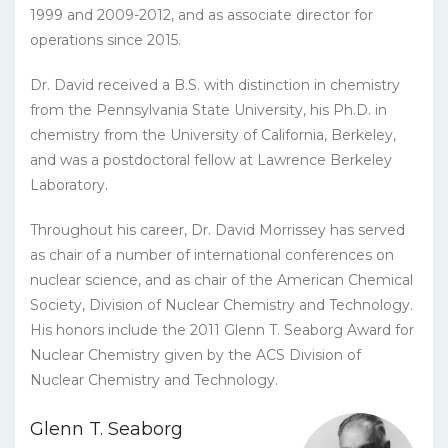
1999 and 2009-2012, and as associate director for
operations since 2015.
Dr. David received a B.S. with distinction in chemistry
from the Pennsylvania State University, his Ph.D. in
chemistry from the University of California, Berkeley,
and was a postdoctoral fellow at Lawrence Berkeley
Laboratory.
Throughout his career, Dr. David Morrissey has served
as chair of a number of international conferences on
nuclear science, and as chair of the American Chemical
Society, Division of Nuclear Chemistry and Technology.
His honors include the 2011 Glenn T. Seaborg Award for
Nuclear Chemistry given by the ACS Division of
Nuclear Chemistry and Technology.
Glenn T. Seaborg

* * * * * * *

- _What is being asked_
Exactly as they appear above, give the records again, without their pictures.

- _The completed task_
1999 and 2009-2012, and as associate director for
operations since 2015.
Dr. David received a B.S. with distinction in chemistry
from the Pennsylvania State University, his Ph.D. in
chemistry from the University of California, Berkeley,
and was a postdoctoral fellow at Lawrence Berkeley
Laboratory.
Throughout his career, Dr. David Morrissey has served
as chair of a number of international conferences on
nuclear science, and as chair of the American Chemical
Society, Division of Nuclear Chemistry and Technology.
His honors include the 2011 Glenn T. Seaborg Award for
Nuclear Chemistry given by the ACS Division of
Nuclear Chemistry and Technology.
Glenn T. Seaborg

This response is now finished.